Ce jour-là, il y aura une source qui jaillira pour la maison de David et pour les habitants de Jérusalem : elle les lavera de leur péché et de leur souillure.
Psaume : Ps 62 (63), 2, 3-4, 5-6, 8-9
R/ Mon âme a soif de toi, Seigneur, mon Dieu.
(cf. Ps 62, 2b)
Dieu, tu es mon Dieu,
je te cherche dès l’aube :
mon âme a soif de toi ;
après toi languit ma chair,
terre aride, altérée, sans eau.
Je t’ai contemplé au sanctuaire,
j’ai vu ta force et ta gloire.
Ton amour vaut mieux que la vie :
tu seras la louange de mes lèvres !
Toute ma vie je vais te bénir,
lever les mains en invoquant ton nom.
Comme par un festin je serai rassasié ;
la joie sur les lèvres, je dirai ta louange.
Oui, tu es venu à mon secours :
je crie de joie à l’ombre de tes ailes.
Mon âme s’attache à toi,
ta main droite me soutient.
2ème lecture : « Vous tous que le baptême a unis au Christ, vous avez revêtu le Christ » (Ga 3, 26-29)

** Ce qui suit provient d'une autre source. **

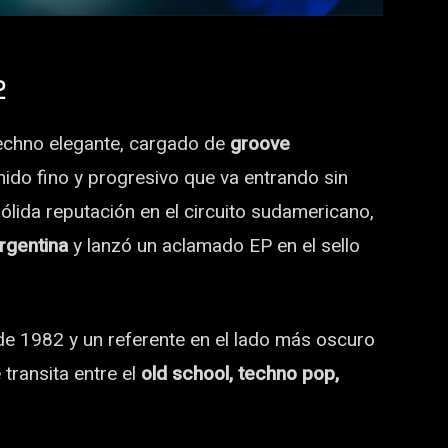
2
 techno elegante, cargado de
groove
nido fino y progresivo que va entrando sin
lida reputación en el circuito sudamericano,
rgentina
y lanzó un aclamado EP en el sello
de 1982 y un referente en el lado más oscuro
transita entre el
old school, techno pop,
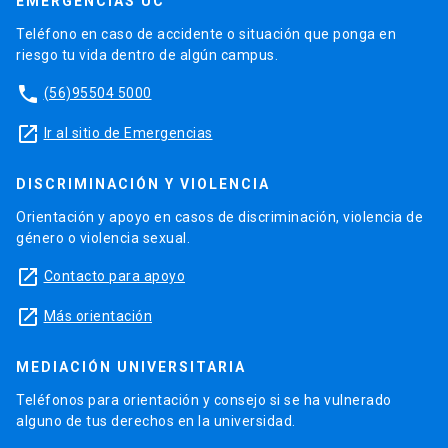
EMERGENCIAS UC
Teléfono en caso de accidente o situación que ponga en
riesgo tu vida dentro de algún campus.
phone
(56)95504 5000
launch
Ir al sitio de Emergencias
DISCRIMINACIÓN Y VIOLENCIA
Orientación y apoyo en casos de discriminación, violencia de
género o violencia sexual.
launch
Contacto para apoyo
launch
Más orientación
MEDIACIÓN UNIVERSITARIA
Teléfonos para orientación y consejo si se ha vulnerado
alguno de tus derechos en la universidad.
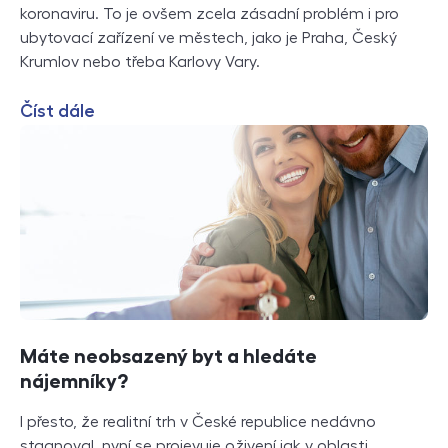
koronaviru. To je ovšem zcela zásadní problém i pro
ubytovací zařízení ve městech, jako je Praha, Český
Krumlov nebo třeba Karlovy Vary.
Číst dále
Máte neobsazený byt a hledáte
nájemníky?
I přesto, že realitní trh v České republice nedávno
stagnoval, nyní se projevuje oživení jak v oblasti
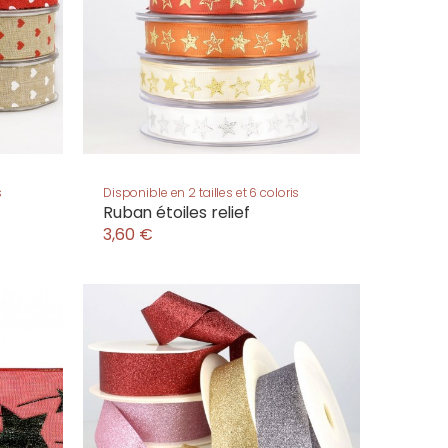
s
Disponible en 2 tailles et 6 coloris
Ruban étoiles relief
3,60 €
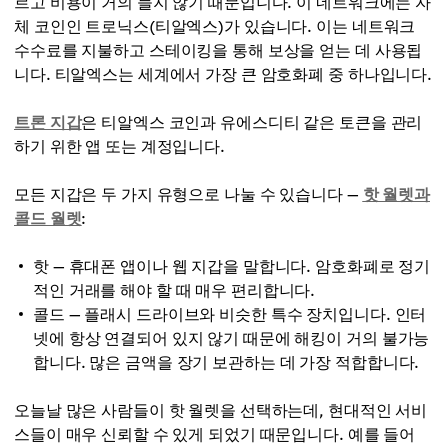
르고 비용이 거의 들지 않기 때문입니다. 이 네트워크에는 자
체 코인인 트로닉스(티알엑스)가 있습니다. 이는 네트워크
수수료를 지불하고 스테이킹을 통해 보상을 얻는 데 사용됩
니다. 티알엑스는 세계에서 가장 큰 암호화폐 중 하나입니다.
트론 지갑
은 티알엑스 코인과 유에스디티 같은 토큰을 관리
하기 위한 앱 또는 계정입니다.
모든 지갑은 두 가지 유형으로 나눌 수 있습니다 —
핫 월렛과
콜드 월렛
:
핫 — 휴대폰 앱이나 웹 지갑을 말합니다. 암호화폐로 정기
적인 거래를 해야 할 때 매우 편리합니다.
콜드 — 플래시 드라이브와 비슷한 특수 장치입니다. 인터
넷에 항상 연결되어 있지 않기 때문에 해킹이 거의 불가능
합니다. 많은 금액을 장기 보관하는 데 가장 적합합니다.
오늘날 많은 사람들이 핫 월렛을 선택하는데, 현대적인 서비
스들이 매우 신뢰할 수 있게 되었기 때문입니다. 예를 들어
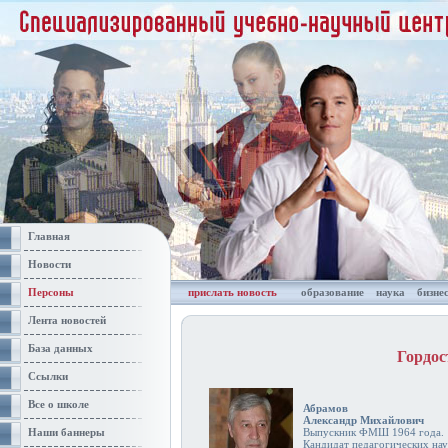
Главная
Новости
Персоны
прислать новость
образование
наука
бизне
Лента новостей
База данных
Гордо
Ссылки
Все о школе
Абрамов
Александр Михайлович
Наши баннеры
Выпускник ФМШ 1964 года.
Кандидат педагогических нау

Lecture de la lettre de saint Paul apôtre aux Galates
Frères, tous, dans le Christ Jésus, vous êtes fils de Dieu par la foi. En effet, vous tous que le baptême a unis au Christ, vous avez revêtu le Christ ; il n’y a plus ni juif ni grec, il n’y a plus ni esclave ni homme libre, il n’y a plus l’homme et la femme, car tous, vous ne faites plus qu’un dans le Christ Jésus. Et si vous appartenez au Christ, vous êtes de la descendance d’Abraham : vous êtes héritiers selon la promesse.
Evangile : « Tu es le Christ, le Messie de Dieu. – Il faut que le Fils de l’homme souffre beaucoup » (Lc 9, 18-24)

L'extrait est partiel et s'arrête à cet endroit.